### Task instructions
Return all of the data that follows precisely, leaving every image out.

□ □ □ □ □

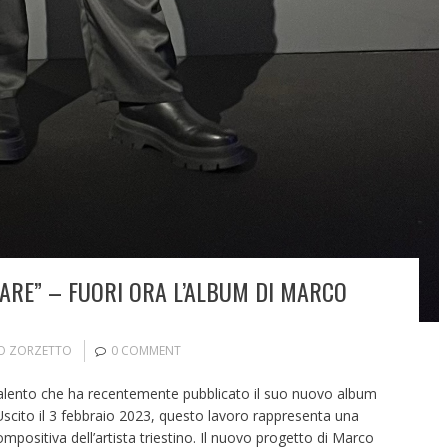
ARE” – FUORI ORA L’ALBUM DI MARCO
O ZORZETTO
0 COMMENT
alento che ha recentemente pubblicato il suo nuovo album
 Uscito il 3 febbraio 2023, questo lavoro rappresenta una
ompositiva dell’artista triestino. Il nuovo progetto di Marco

□ □ □ □ □

### Answer to the problem
ARE” – FUORI ORA L’ALBUM DI MARCO
O ZORZETTO
0 COMMENT
alento che ha recentemente pubblicato il suo nuovo album
 Uscito il 3 febbraio 2023, questo lavoro rappresenta una
ompositiva dell’artista triestino. Il nuovo progetto di Marco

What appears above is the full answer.